(Extracted page text data)
══════════════════════════════
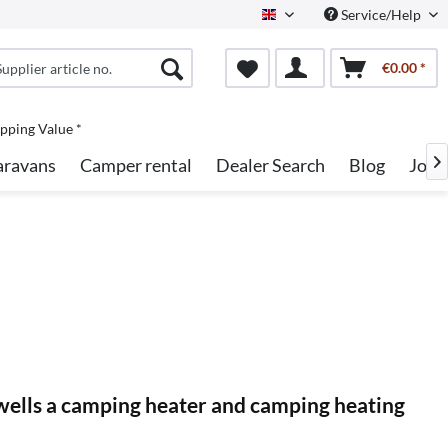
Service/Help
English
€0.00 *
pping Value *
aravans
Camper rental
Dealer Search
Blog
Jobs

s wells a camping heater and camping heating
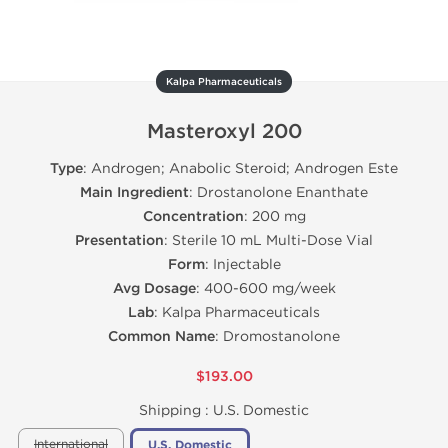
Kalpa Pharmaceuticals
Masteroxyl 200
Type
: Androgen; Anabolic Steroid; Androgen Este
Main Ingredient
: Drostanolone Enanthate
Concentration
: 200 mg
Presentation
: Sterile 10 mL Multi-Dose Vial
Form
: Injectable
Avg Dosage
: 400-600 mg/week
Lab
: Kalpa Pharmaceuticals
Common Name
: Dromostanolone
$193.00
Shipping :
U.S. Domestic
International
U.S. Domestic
══════════════════════════════
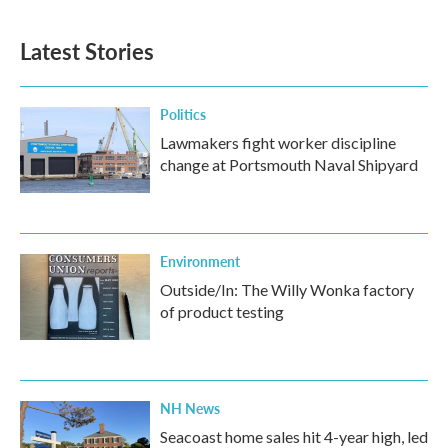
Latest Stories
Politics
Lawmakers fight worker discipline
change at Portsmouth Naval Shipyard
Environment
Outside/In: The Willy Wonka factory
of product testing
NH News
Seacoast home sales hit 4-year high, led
══════════════════════════════
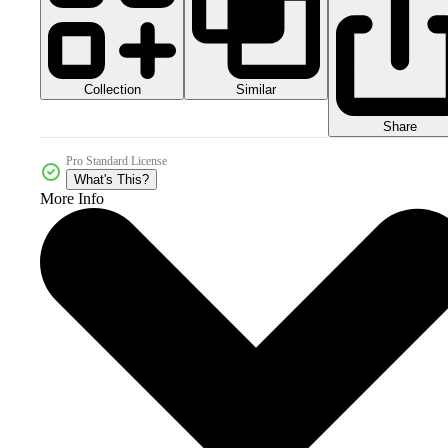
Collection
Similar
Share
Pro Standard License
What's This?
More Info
══════════════════════════════
• _DESCRIPTION OF THE TASK_:
Look through the entries above and copy each line that has "Pharmaceuticals" in it.

• _ANSWER SECTION_:
Kalpa Pharmaceuticals
: Kalpa Pharmaceuticals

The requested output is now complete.